- Tuesday, April 22, 2014

Once-big and powerful states are shrinking. Suffocating under the weight of liberal policies, powerhouse states have atrophied into uncompetitive and unwelcoming weaklings.

It’s all laid out in a report by the American Legislative Exchange Council. Co-authored by Arthur Laffer, a Reagan economic adviser, and Stephen Moore, an economist at the Heritage Foundation, the report titled “Rich States, Poor States” identifies key ingredients of a thriving economy: low personal and corporate income-tax rates, reasonable property- and sales-tax burdens, restraint on the number of government employees and curbs on state spending.

Conversely, big-government policy decisions such as onerous tax burdens, an elevated minimum wage and high rates of public debt have put people and businesses to flight.

New York holds the dubious distinction of imposing the nation’s most burdensome corporate-tax rate, which encourages businesses to relocate to friendly territory. The country’s highest — and most “progressive,” read “liberal” — marginal personal state income-tax rate is imposed in California. Many wealthy Californians have bolted, taking their tax dollars with them. In Illinois, where jobs are scarce and the economy is reeling, the state maintains a suffocating property tax, high levels of public debt, a steep minimum wage and exorbitant workers’ compensation costs.
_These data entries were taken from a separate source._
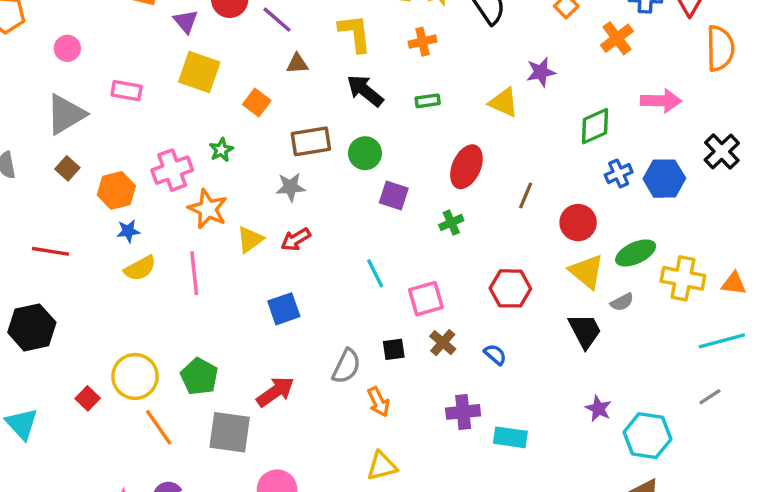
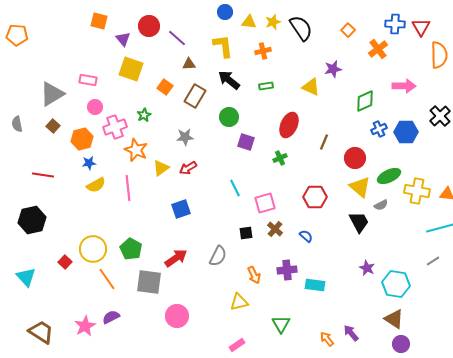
pink circle: (67, 48) -> (95, 107), moved
brown rectangle: (311, 141) -> (195, 96), moved, turned -50
gray semicircle: (346, 366) -> (218, 256), moved
orange arrow: (379, 402) -> (254, 275), moved

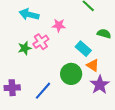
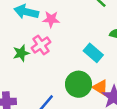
pink star: (59, 25) -> (51, 19), moved
orange triangle: (93, 65) -> (100, 87), moved

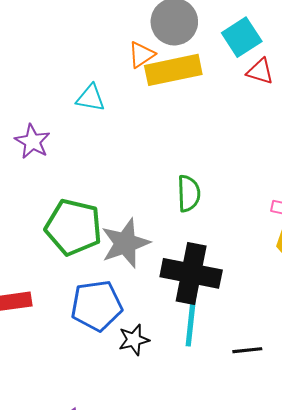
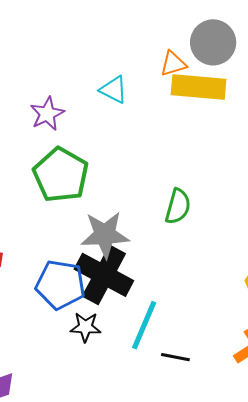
green pentagon: (73, 227) -> (61, 175), moved
black cross: (191, 273) -> (104, 275), moved
black line: (247, 350) -> (175, 357), moved

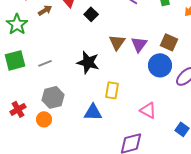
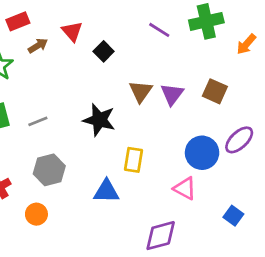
blue circle: (160, 65) -> (202, 153), moved
orange circle: (44, 119) -> (36, 214), moved

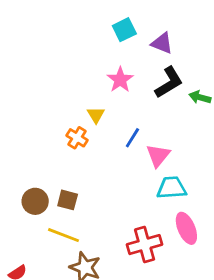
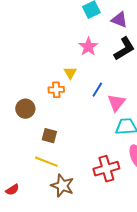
orange cross: (77, 138) -> (56, 90), turned -35
brown circle: (35, 201) -> (25, 109), moved

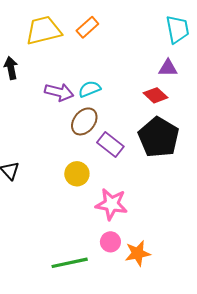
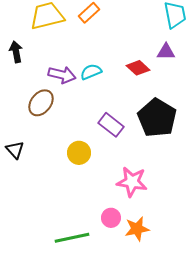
red diamond: (155, 95) -> (138, 68), moved
brown ellipse: (84, 121) -> (41, 103), moved
pink star: (111, 204) -> (132, 182), moved

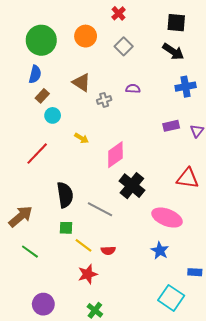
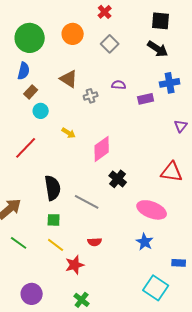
purple rectangle: (171, 126) -> (146, 99), moved
black cross: (132, 186) -> (118, 179), size x0.7
yellow line: (84, 245) -> (56, 245), moved

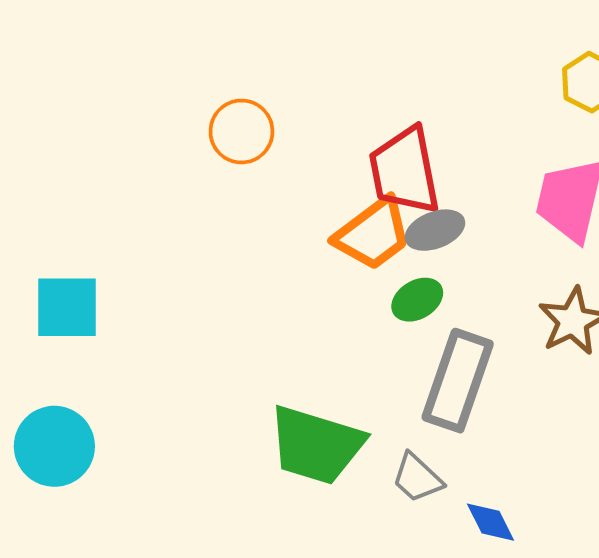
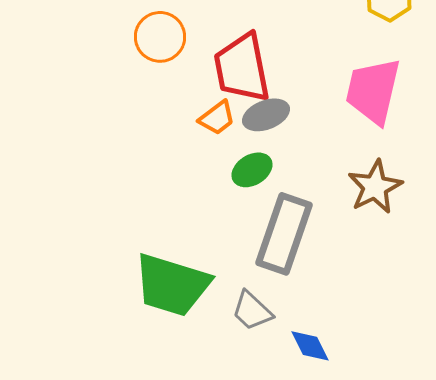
orange circle: (241, 131) -> (160, 37), moved
orange trapezoid: (373, 234) -> (217, 118), size x0.6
No surprise, then, New York, California and Illinois are the three states that have lost the most population over the past decade.

More than 1.5 million people fled New York over the past decade. Since 1960, New York has lost 14 congressional seats and the influence that goes with them. Even the year-round summer weather and gorgeous mountains, forests and beaches haven’t been enough to persuade 1.4 million Californians to suffer the high taxes and other naive and destructive liberal policies. In Illinois, 623,467 have migrated elsewhere.

The population bleeding has serious financial consequences. New York lost an astonishing $68.1 billion in adjusted growth income from 1992 to 2010, according to Internal Revenue Service data. California lost more than $45 billion over the same period. Things are so bad in Illinois that total nonfarm-payroll employment actually decreased by 1.6 percent between 2002 and 2012. This means fewer productive citizens to bear the burden of the lavish public-sector pensions.

So where have New York, California and Illinois’ residents, businesses and jobs gone? To happier states, including Texas, Washington, Arizona, North Carolina, Georgia and Florida, all boasting reasonable tax rates and a welcoming business climate. These states are flush with successful businesses and hundreds of thousands of new residents.

The American Legislative Exchange Council finds that the states that scored among the 10 best, based on “15 policy areas that have proven over time to be the best determinants of economic success,” gained 2.2 million residents over the past decade. The population of the states that scored in the bottom 10 dwindled by more than 400,000.

Supreme Court Justice Louis Brandeis once called the states “the laboratories of democracy.” The results from the great experiment are in, and there’s no questioning the result. It’s an omen for the states where liberal nostrums prevail, where people, like Elvis and common sense, have “left the building.”